The variometric approach to real-time high-frequency geodesy

• Published in: Atti della Accademia nazionale dei Lincei. Rendiconti Lincei. Scienze fisiche e naturali Vol. 29; no. Suppl 1; pp. 95 - 108
• Main Authors: Fratarcangeli, F., Ravanelli, M., Mazzoni, A., Colosimo, G., Benedetti, E., Branzanti, M., Savastano, G., Verkhoglyadova, O., Komjathy, A., Crespi, M.
• Format: Journal Article
• Language: English
• Published: Cham Springer International Publishing 01.06.2018; Springer Nature B.V
• Subjects: Biomedicine; Disturbances; Earth and Environmental Science; Earth Sciences; Earthquakes; Emergency warning programs; Environment; Geodesy; Geodetics; Geological hazards; Geophysics; Global navigation satellite system; History of Science; Information retrieval; Ionosphere; Life Sciences; Navigation; Navigation satellites; Real time; Satellite observation; Satellite Positioning for Geosciences; Seismic activity; Seismology; Total Electron Content; Tsunamis; GNSS seismology; Ionospheric disturbances; High-frequency geodesy; Variometric approach; Tsunami early warning
• ISSN: 2037-4631; 1720-0776
• DOI: 10.1007/s12210-018-0708-5

High-frequency geodesy is here intended as the capability of retrieving information relevant to geodesy and geophysics at high frequency through geodetic measurements and methodologies.

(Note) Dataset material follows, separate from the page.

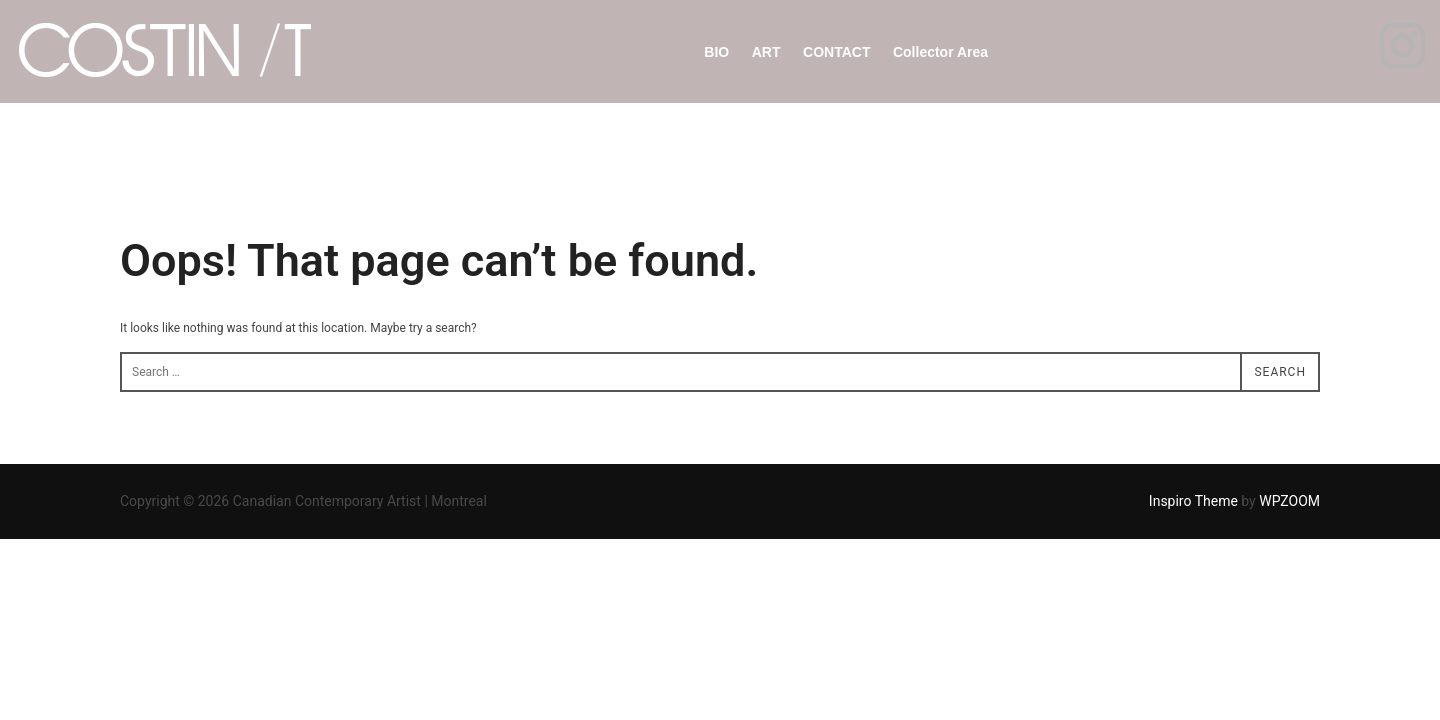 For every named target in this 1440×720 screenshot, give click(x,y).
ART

In particular, this short review work focuses on two aspects: fast ground motions, as those due to earthquakes, and fast ionospheric total electron content (TEC) disturbances, as those caused by tsunamis. This information can be retrieved, even in real time, from Global Navigation Satellite System observations collected at high rate (equal or higher than 1 Hz), and can significantly support geohazard understanding contributing in seismic moment estimation and tsunami early warning. Here, the real-time possibilities of the new variometric approach for high-frequency geodesy are summarized: the fundamental idea is to directly focus on the quantities of interest, which are “variations” (of positions, of ionospheric TEC) and can be properly estimated in real time. The work moves “from ground to ionosphere”: with respect to the ground, the more consolidated application of the variometric approach to GNSS seismology (VADASE) is presented, up to the latest developments; with respect to the ionosphere, the brand new application named VARION for TEC disturbances computation is described, and the first results of the application to the Illapel, Chile earthquake (USGS M = 8.3 , 16 September 2015, 22:54:32 UTC) are shown.